**AIM OF THE TASK:** Some lines in the material below hold the word "Enduro". Copy all of them.
#### LISTED ENTRIES
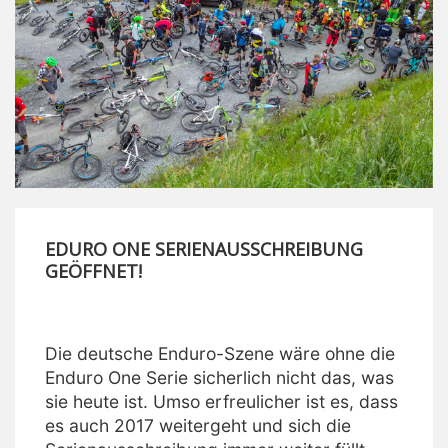
EDURO ONE SERIENAUSSCHREIBUNG
GEÖFFNET!
Die deutsche Enduro-Szene wäre ohne die
Enduro One Serie sicherlich nicht das, was
sie heute ist. Umso erfreulicher ist es, dass
es auch 2017 weitergeht und sich die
########
**FINISHED TASK:**
Die deutsche Enduro-Szene wäre ohne die
Enduro One Serie sicherlich nicht das, was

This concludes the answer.